Until recently, the topic of marijuana only came up in law school classes during discussions about criminal or constitutional law.
Now, some schools across the country are adding courses that hope to tackle some of the challenges facing the nation as states begin legalizing the drug.
In some states pot will be legal only to a few with serious medical conditions, while in Alaska, Colorado, Oregon and Washington people are free to use for recreation. The issues that need to be addressed seem endless. How do bordering cities and states manage the differences in the laws? Who gets to sell? How do you tax it? Do DUI laws change? What about employers who require drug testing? These are just some of the things that will be addressed in several new law school courses.
Vanderbilt University Law School will tackle some of these issues in a new class being offered next semester. Similarly, Moritz College of Law at Ohio State University and South Texas College of Law both partnered with Rice University to offer courses on marijuana policy. Students at the Sturm College of Law at the University of Denver can learn about representing clients with marijuana concerns.
Law Professors tell the National Law Journal that every attorney should be studying up on this stuff, not just those who plan to practice in this area.
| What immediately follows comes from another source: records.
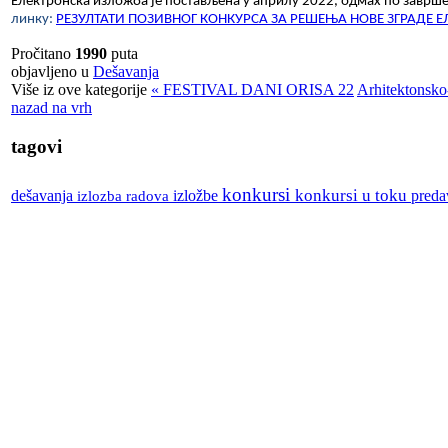
Електронска изложба је постављена у априлу 2022, одмах по заврше
линку
:
РЕЗУЛТАТИ ПОЗИВНОГ КОНКУРСА ЗА РЕШЕЊА НОВЕ ЗГРАДЕ Е
Pročitano
1990
puta
objavljeno u
Dešavanja
Više iz ove kategorije
« FESTIVAL DANI ORISA 22
Arhitektonsko
nazad na vrh
tagovi
konkursi
izložbe
konkursi u toku
dešavanja
izlozba radova
preda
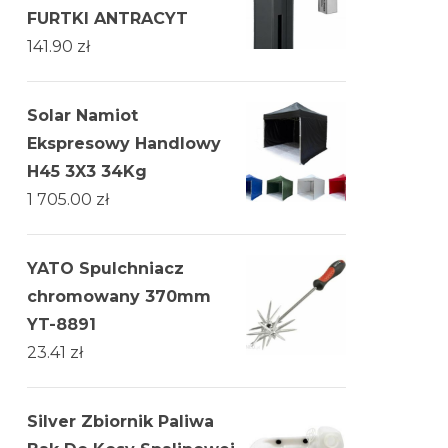
FURTKI ANTRACYT
141.90
zł
Solar Namiot
Ekspresowy Handlowy
H45 3X3 34Kg
1 705.00
zł
YATO Spulchniacz
chromowany 370mm
YT-8891
23.41
zł
Silver Zbiornik Paliwa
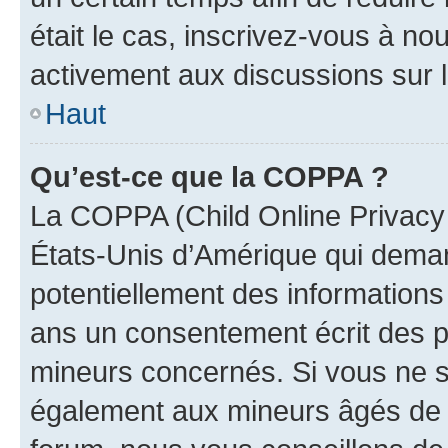
était le cas, inscrivez-vous à no
activement aux discussions sur 
Haut
Qu’est-ce que la COPPA ?
La COPPA (Child Online Privacy a
États-Unis d’Amérique qui demand
potentiellement des information
ans un consentement écrit des p
mineurs concernés. Si vous ne sa
également aux mineurs âgés de m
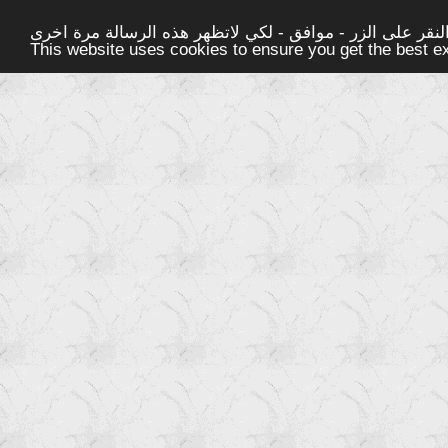
قر على الزر - موافق - لكي لاتظهر هذه الرسالة مرة اخرى -
This website uses cookies to ensure you get the best 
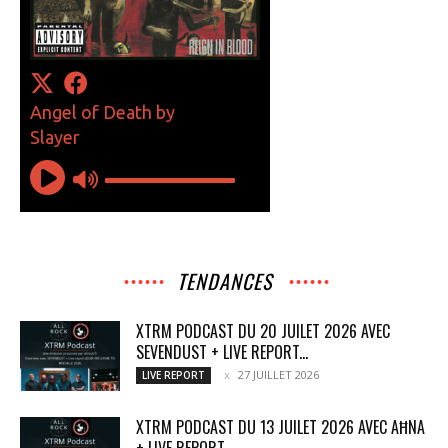
TENDANCES
XTRM PODCAST DU 20 JUILET 2026 AVEC
SEVENDUST + LIVE REPORT...
27 JUILLET 2026
LIVE REPORT
XTRM PODCAST DU 13 JUILET 2026 AVEC AĦNA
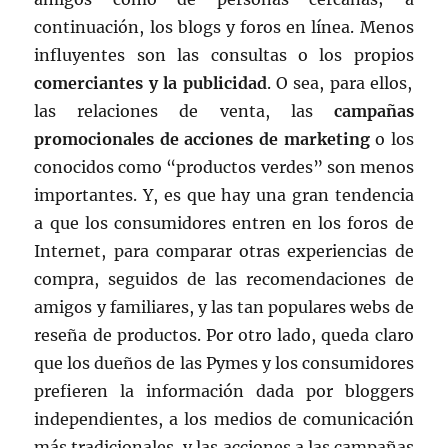
continuación, los blogs y foros en línea. Menos
influyentes son las consultas o los propios
comerciantes y la publicidad
. O sea, para ellos,
las relaciones de venta, las
campañas
promocionales de acciones de marketing
o los
conocidos como “productos verdes” son menos
importantes. Y, es que hay una gran tendencia
a que los consumidores entren en los foros de
Internet, para comparar otras experiencias de
compra, seguidos de las recomendaciones de
amigos y familiares, y las tan populares webs de
reseña de productos. Por otro lado, queda claro
que los dueños de las Pymes y los consumidores
prefieren la información dada por bloggers
independientes, a los medios de comunicación
más tradicionales, y las acciones a las campañas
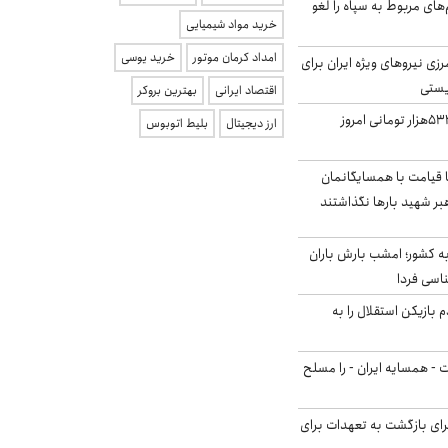
‌های مربوط به سپاه را لغو
خرید مواد شیمیایی
امداد کرمان موتور
خرید یوسی
زی نیروهای ویژه ایران برای
ریستی
اقتصاد ایرانی
بهترین بروکر
ارزش سهام عدالت ۵۳۲هزار تومانی امروز
ارز دیجیتال
بلیط اتوبوس
ا قیامت با همسایگانمان
بر شهید بارها نگذاشتند
به کشور؛ امشب بارش باران
 بازیکن استقلال را به
ت - همسایه ایران - را مسلح
برای بازگشت به تعهدات برای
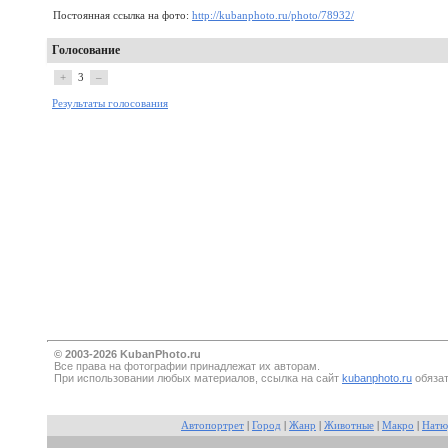
Постоянная ссылка на фото:
http://kubanphoto.ru/photo/78932/
Голосование
+
3
–
Результаты голосования
© 2003-2026 KubanPhoto.ru
Все прaва на фотографии принадлежат их авторам.
При использовании любых материалов, ссылка на сайт
kubanphoto.ru
обязат
Автопортрет
|
Город
|
Жанр
|
Животные
|
Макро
|
Натю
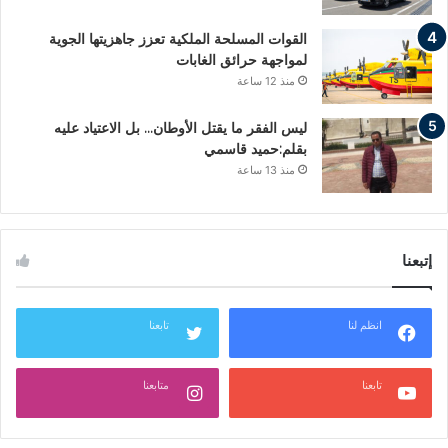
القوات المسلحة الملكية تعزز جاهزيتها الجوية
لمواجهة حرائق الغابات
منذ 12 ساعة
ليس الفقر ما يقتل الأوطان… بل الاعتياد عليه
بقلم:حميد قاسمي
منذ 13 ساعة
إتبعنا
انظم لنا
تابعنا
تابعنا
متابعنا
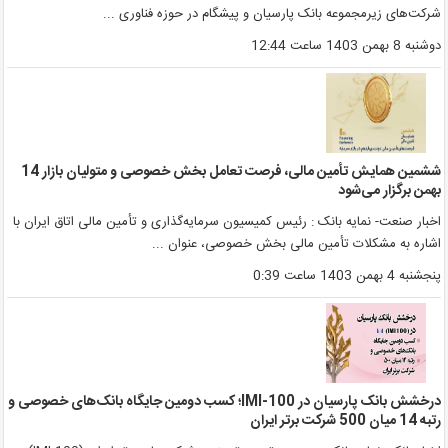
رکت‌های زیرمجموعه بانک پارسیان و پیشگام در حوزه فناوری ...
وشنبه 8 بهمن 1403 ساعت 12:44
ششمین همایش تأمین مالی، فرصت تعامل بخش خصوصی و متولیان بازار 14
همن برگزار می‌شود
خبار صنعت- نمایه بانک : رئیس کمیسیون سرمایه‌گذاری و تأمین مالی اتاق ایران با
شاره به مشکلات تأمین مالی بخش خصوصی، عنوان ...
نجشنبه 4 بهمن 1403 ساعت 0:39
درخشش بانک پارسیان در IMI-100؛ کسب دومین جایگاه بانک‌های خصوصی و
به 14 میان 500 شرکت برتر ایران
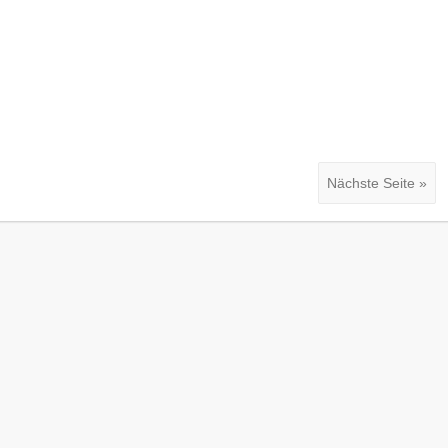
Nächste Seite »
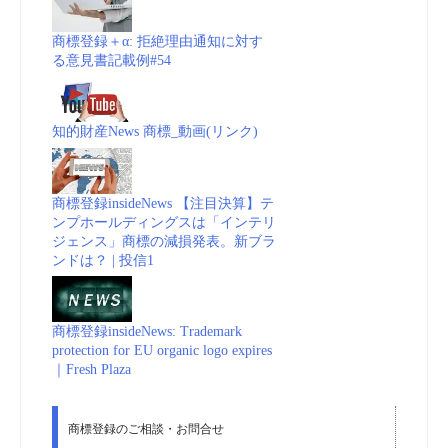
商標登録＋α: 拒絶理由通知に対す
る意見書記載例#54
知的財産News 商標_動画(リンク)
商標登録insideNews 【注目決算】テ
ンプホールディングスは「インテリ
ジェンス」商標の減損発表。新ブラ
ンドは？ | 投信1
商標登録insideNews: Trademark
protection for EU organic logo expires
｜Fresh Plaza
商標登録のご相談・お問合せ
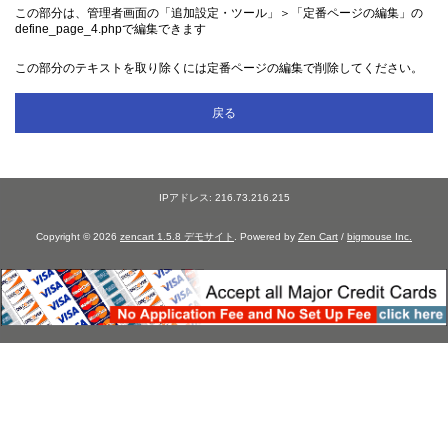
この部分は、管理者画面の「追加設定・ツール」＞「定番ページの編集」の
define_page_4.phpで編集できます
この部分のテキストを取り除くには定番ページの編集で削除してください。
戻る
IPアドレス: 216.73.216.215
Copyright © 2026
zencart 1.5.8 デモサイト
. Powered by
Zen Cart
/
bigmouse Inc.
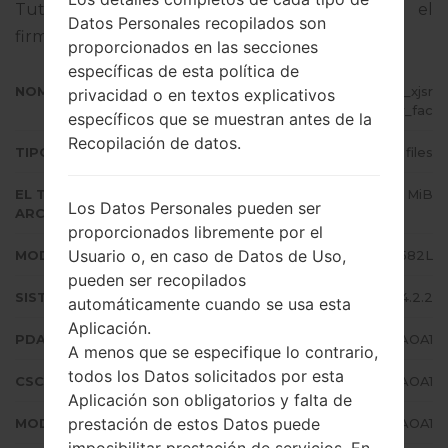
Tutorial completo sobre cómo actualizar el
Datos Personales recopilados son
firmware oficial en dispositivos Samsung
aquí
proporcionados en las secciones
específicas de esta política de
NOMBRE DE ARCHIVO
GT-S7582L_1_20150923155440_xjsr
privacidad o en textos explicativos
3fu7tw_fac
específicos que se muestran antes de la
Recopilación de datos.
TIPO DE FIRMWARE
4 files
EL TAMAÑO DEL
635.64 MiB
Los Datos Personales pueden ser
ARCHIVO
proporcionados libremente por el
Usuario o, en caso de Datos de Uso,
MODELO
Samsung GT-S7582L
pueden ser recopilados
SISTEMA OPERATIVO
Android Jelly Bean 4.2.2
automáticamente cuando se usa esta
Aplicación.
PDA/AP VERSIÓN
S7582LUBUAOA1
A menos que se especifique lo contrario,
todos los Datos solicitados por esta
CSC VERSIÓN
S7582LUUBAOA1
Aplicación son obligatorios y falta de
prestación de estos Datos puede
MODEM/CP VERSIÓN
S7582LUBUAOA1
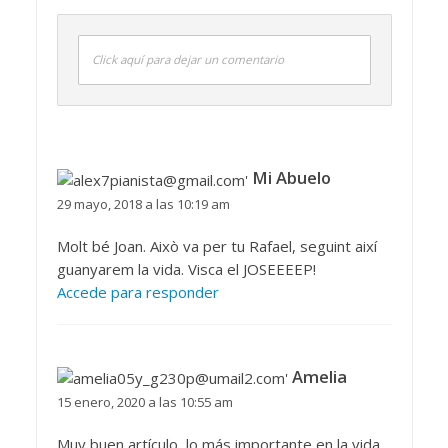
Click aquí para dejar un comentario
Mi Abuelo
29 mayo, 2018 a las 10:19 am
Molt bé Joan. Això va per tu Rafael, seguint així
guanyarem la vida. Visca el JOSEEEEP!
Accede para responder
Amelia
15 enero, 2020 a las 10:55 am
Muy buen artículo, lo más importante en la vida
They believe that almost every aspect of the law will eventually be touched by the changes in marijuana’s legal status.
At the core of many of these courses is an attempt to identify how to best represent clients. Since pot is still illegal under federal law, are attorneys crossing ethical lines to represent them?
It is a fascinating subject that will surely spur some interesting debates. While the discussions are important, many of these issues are going to take years to settle as new cases make their way through the courts.